Mark Cuban Saves St. Patrick’s Day Parade

By now you’ve probably heard that Mark Cuban cut a check to keep the Greenville Avenue St. Patrick’s Day Parade afloat.

One of my boys at the Observer, Greg Howard, caught up with Cuban last night and asked him why.

“I thought it was unfair to the future generations,” Cuban said, “because they wouldn’t be able to kill as many brain cells as I did.”

That in mind, how many Park Cities folks head to the parade every year? Is it a young man’s game, or an East Dallas man’s game? It wouldn’t take long for lots of folks from University Park to walk over there; just wondering if any actually do.

4 thoughts on “Mark Cuban Saves St. Patrick’s Day Parade

  • February 16, 2012 at 11:49 am

    I have walked over to the parade. I was generally let down. The “floats” were pretty unexciting.
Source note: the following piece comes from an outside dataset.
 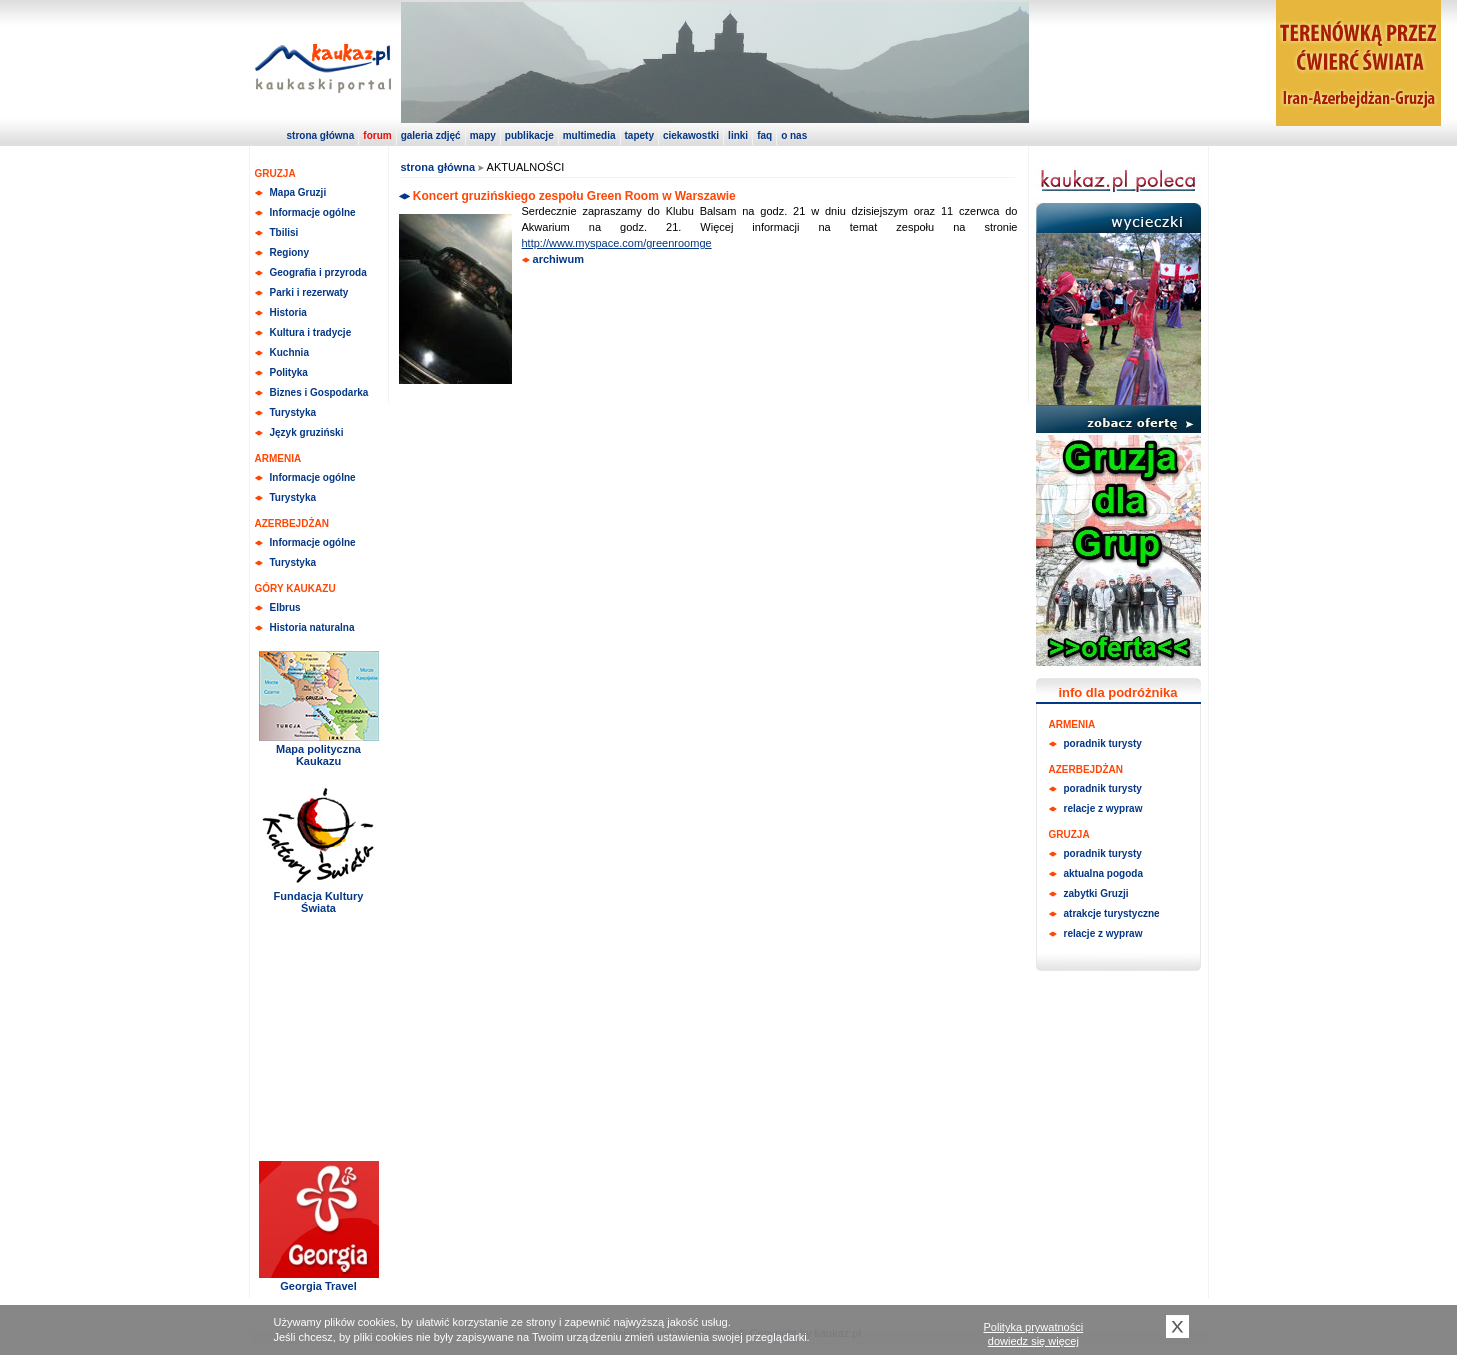 I want to click on multimedia, so click(x=589, y=135).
The only positive to me was the novelty of not being subject to open container enforcement. That novelty wore off really quickly when I came back home to litter in my yard and a guy urinating in my driveway (which was blocked by a truck that didn’t move until the next morning – we were beginning to think the owner was spending the weekend in the drunk tank).

    I’d rather just do the after party with live bands on lower Greenville and leave the “parade” to the kids. I guess I’m getting old?
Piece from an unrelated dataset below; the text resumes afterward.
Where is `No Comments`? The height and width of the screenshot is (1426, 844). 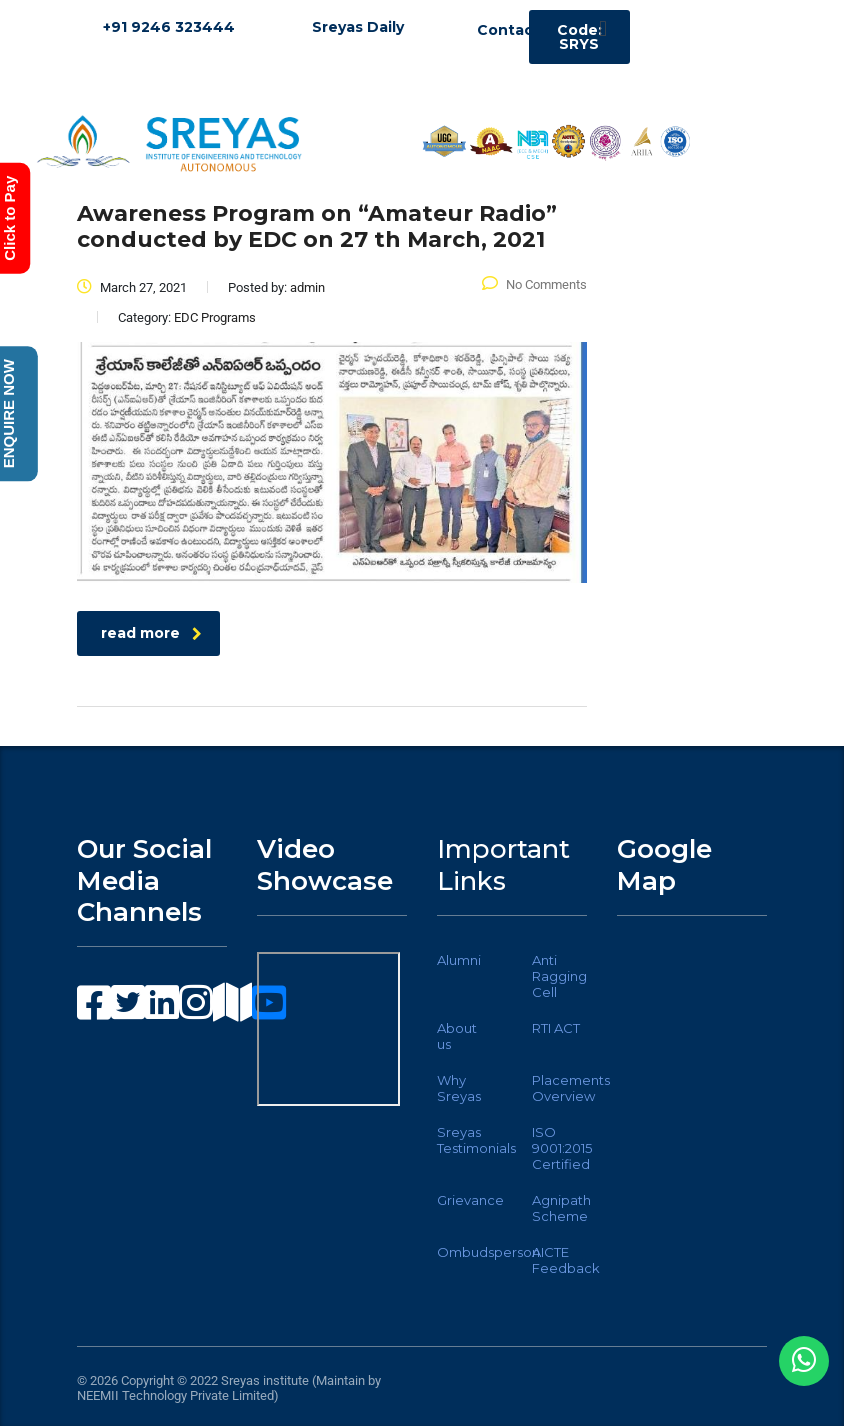
No Comments is located at coordinates (534, 284). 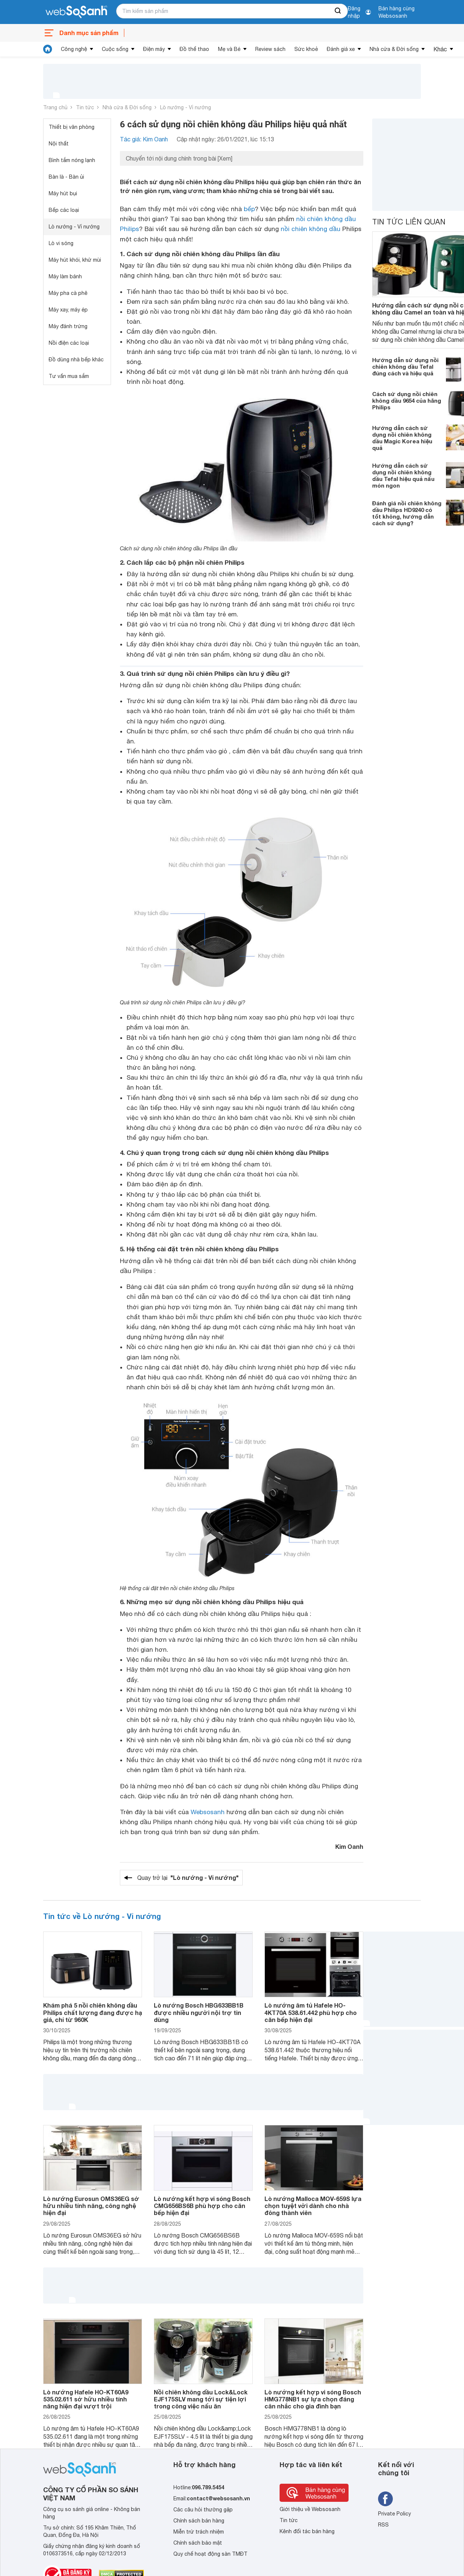 What do you see at coordinates (385, 2498) in the screenshot?
I see `[Tìm kiếm websosanh trên facebook]` at bounding box center [385, 2498].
  • February 17, 2012 at 10:15 am

    The problem is the parade is not really kid-friendly. Nor are the patrons’ wear. We went kidless last year as did our friends/neighbors but what our friends/neighbors wore was not appropriate for those other parents who brought their kids. I’m an adult and didn’t mind the skimpy costumes and such but it’s just a huge drunkfest no matter what anyone says. A tradition yes but one to share with the kids? I don’t really think so.

  • February 17, 2012 at 3:31 pm

    I still have a Bart Simpson poster that says “Eat My Shorts” from the parade when I was in fourth grade. It is definitely not for children anymore.

    I think the parade is a little bit of Mardi Gras for young mostly single adults from 20 to early 30s. As long as the celebration stays safe, why not keep it alive?

    At this point in my life, I would rather do other things, but I basically agree with Mark Cuban. I got to kill brain cells and be young and stupid once, and it sure was fun.